Menurutnya, La Rose adalah sosok pengarang besar. Itu terlihat dari sikapnya yang sangat rendah hati. Ia tidak sungkan-sungkan untuk belajar kepada yang lebih muda. Ia tidak merasa jumawa dengan apa yang sudah dicapainya.
Penuturan Kang Maman dalam wawancara yang berlangsung selama 30 menit itu membuat saya bersemangat untuk terus melanjutkan program siaran Kojah Sastra yang dipancarkan melalui menara siar FM 91,2 Radio Kota Batik.Â
Setidaknya, turut menghidupkan kembali memori yang padam. Syukur, jika pada akhirnya para pendengar dapat menjadikan sosok-sosok itu sebagai ingatan kolektif yang dimiliki oleh masyarakat Kota Pekalongan.

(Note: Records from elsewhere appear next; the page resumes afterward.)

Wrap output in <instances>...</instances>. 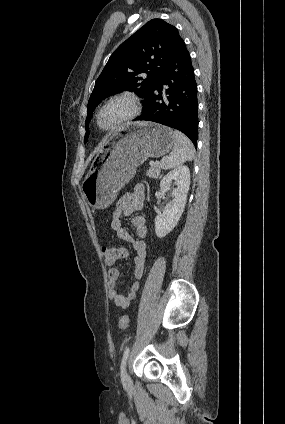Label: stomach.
Here are the masks:
<instances>
[{
  "mask_svg": "<svg viewBox=\"0 0 285 424\" xmlns=\"http://www.w3.org/2000/svg\"><path fill=\"white\" fill-rule=\"evenodd\" d=\"M173 146V131L168 127L150 122L125 125L105 143L92 162L81 185L84 198L93 208H107L117 192L134 177L139 165L149 157L165 155Z\"/></svg>",
  "mask_w": 285,
  "mask_h": 424,
  "instance_id": "0dacf381",
  "label": "stomach"
}]
</instances>
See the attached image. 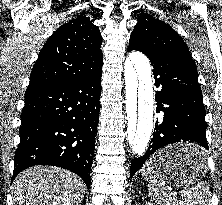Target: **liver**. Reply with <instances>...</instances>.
<instances>
[{
	"instance_id": "6515ba94",
	"label": "liver",
	"mask_w": 222,
	"mask_h": 205,
	"mask_svg": "<svg viewBox=\"0 0 222 205\" xmlns=\"http://www.w3.org/2000/svg\"><path fill=\"white\" fill-rule=\"evenodd\" d=\"M86 186L77 175L53 166H34L13 182V205H79Z\"/></svg>"
}]
</instances>
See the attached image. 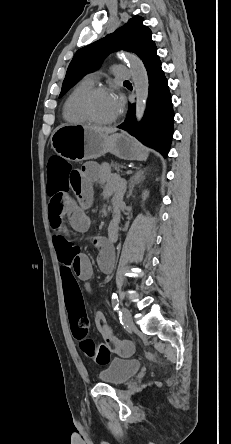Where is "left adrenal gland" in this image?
I'll return each mask as SVG.
<instances>
[{"label": "left adrenal gland", "instance_id": "a2214340", "mask_svg": "<svg viewBox=\"0 0 231 444\" xmlns=\"http://www.w3.org/2000/svg\"><path fill=\"white\" fill-rule=\"evenodd\" d=\"M144 178V171L138 168V171L129 180V191L127 198H130V196L132 195L134 186L140 183Z\"/></svg>", "mask_w": 231, "mask_h": 444}]
</instances>
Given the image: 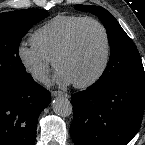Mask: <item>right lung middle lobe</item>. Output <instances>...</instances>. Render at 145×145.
<instances>
[{
    "mask_svg": "<svg viewBox=\"0 0 145 145\" xmlns=\"http://www.w3.org/2000/svg\"><path fill=\"white\" fill-rule=\"evenodd\" d=\"M48 15L46 10L40 9L0 13V84L27 78L18 54L19 44L28 30Z\"/></svg>",
    "mask_w": 145,
    "mask_h": 145,
    "instance_id": "dd1d6c3e",
    "label": "right lung middle lobe"
}]
</instances>
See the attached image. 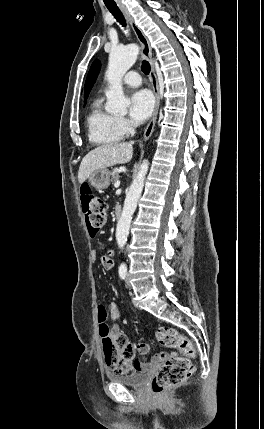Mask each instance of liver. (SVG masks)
<instances>
[{"label":"liver","instance_id":"1","mask_svg":"<svg viewBox=\"0 0 264 429\" xmlns=\"http://www.w3.org/2000/svg\"><path fill=\"white\" fill-rule=\"evenodd\" d=\"M132 155V143L127 142L106 144L95 148L83 158L80 164L79 183L82 184L98 169L129 162Z\"/></svg>","mask_w":264,"mask_h":429}]
</instances>
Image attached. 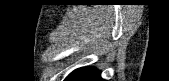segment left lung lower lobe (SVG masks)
Segmentation results:
<instances>
[{
  "instance_id": "1",
  "label": "left lung lower lobe",
  "mask_w": 169,
  "mask_h": 81,
  "mask_svg": "<svg viewBox=\"0 0 169 81\" xmlns=\"http://www.w3.org/2000/svg\"><path fill=\"white\" fill-rule=\"evenodd\" d=\"M65 81H104L99 70L93 67L79 68L68 75Z\"/></svg>"
}]
</instances>
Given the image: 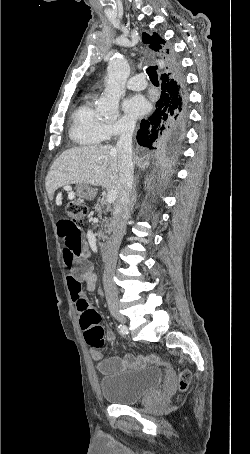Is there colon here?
I'll return each mask as SVG.
<instances>
[{
    "mask_svg": "<svg viewBox=\"0 0 250 454\" xmlns=\"http://www.w3.org/2000/svg\"><path fill=\"white\" fill-rule=\"evenodd\" d=\"M68 220L75 226L82 225L87 213L88 207L81 201H71L66 206ZM101 316L93 307L85 308L80 314V327L83 330L85 341L93 348L100 349L104 346L105 332L100 324ZM190 382V373L182 372L179 376V385L181 389H186Z\"/></svg>",
    "mask_w": 250,
    "mask_h": 454,
    "instance_id": "colon-1",
    "label": "colon"
}]
</instances>
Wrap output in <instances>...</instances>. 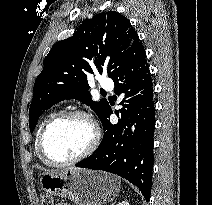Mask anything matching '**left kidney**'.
Masks as SVG:
<instances>
[{"mask_svg": "<svg viewBox=\"0 0 212 205\" xmlns=\"http://www.w3.org/2000/svg\"><path fill=\"white\" fill-rule=\"evenodd\" d=\"M117 205H129V203H128L127 201H122V202H120V203L117 204Z\"/></svg>", "mask_w": 212, "mask_h": 205, "instance_id": "obj_1", "label": "left kidney"}]
</instances>
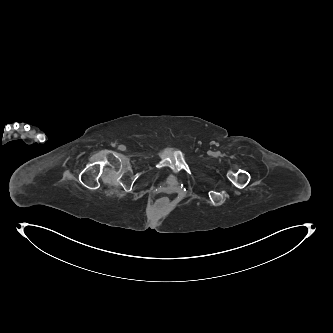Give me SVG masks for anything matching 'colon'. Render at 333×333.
Segmentation results:
<instances>
[{
    "mask_svg": "<svg viewBox=\"0 0 333 333\" xmlns=\"http://www.w3.org/2000/svg\"><path fill=\"white\" fill-rule=\"evenodd\" d=\"M169 205V199L167 197H160L156 200L155 206L157 208H166Z\"/></svg>",
    "mask_w": 333,
    "mask_h": 333,
    "instance_id": "5ec220e1",
    "label": "colon"
}]
</instances>
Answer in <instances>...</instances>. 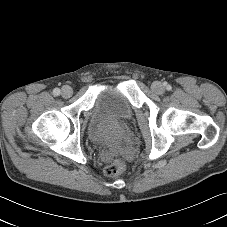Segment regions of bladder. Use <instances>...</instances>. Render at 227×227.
I'll return each mask as SVG.
<instances>
[{"mask_svg": "<svg viewBox=\"0 0 227 227\" xmlns=\"http://www.w3.org/2000/svg\"><path fill=\"white\" fill-rule=\"evenodd\" d=\"M132 119L133 107L128 98L115 87H106L96 95L87 127L88 136L99 146L113 147Z\"/></svg>", "mask_w": 227, "mask_h": 227, "instance_id": "bladder-1", "label": "bladder"}]
</instances>
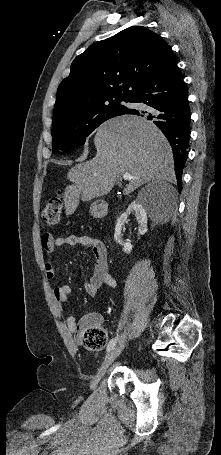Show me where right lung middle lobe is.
<instances>
[{
	"label": "right lung middle lobe",
	"instance_id": "dd1d6c3e",
	"mask_svg": "<svg viewBox=\"0 0 221 455\" xmlns=\"http://www.w3.org/2000/svg\"><path fill=\"white\" fill-rule=\"evenodd\" d=\"M122 101L130 102V98L109 99L54 122L52 124L53 150L68 152L83 145L86 137L103 122L126 113L129 108L121 105Z\"/></svg>",
	"mask_w": 221,
	"mask_h": 455
}]
</instances>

Ya, melalui corong radio, saya berharap dunia kesusasteraan di daerah tidak beku. Terkotakkan oleh dinding-dinding pembatas ruang-ruang kelas, tanpa bisa melakukan terobosan, tanpa mampu melakukan lompatan untuk melampaui batas-batas itu.
Melalui gelombang radio pula, semoga kebekuan itu dapat mencair. Setidaknya, lewat celah-celah ventilasi yang tersisa, lantaran kini gedung-gedung yang dihuni para pakar di Pekalongan itu cenderung tanpa lubang udara.Â
Maklum, ruangannya sudah terpasang mesin pendingin udara yang menghembuskan freon yang sesungguhnya tak ramah lingkungan.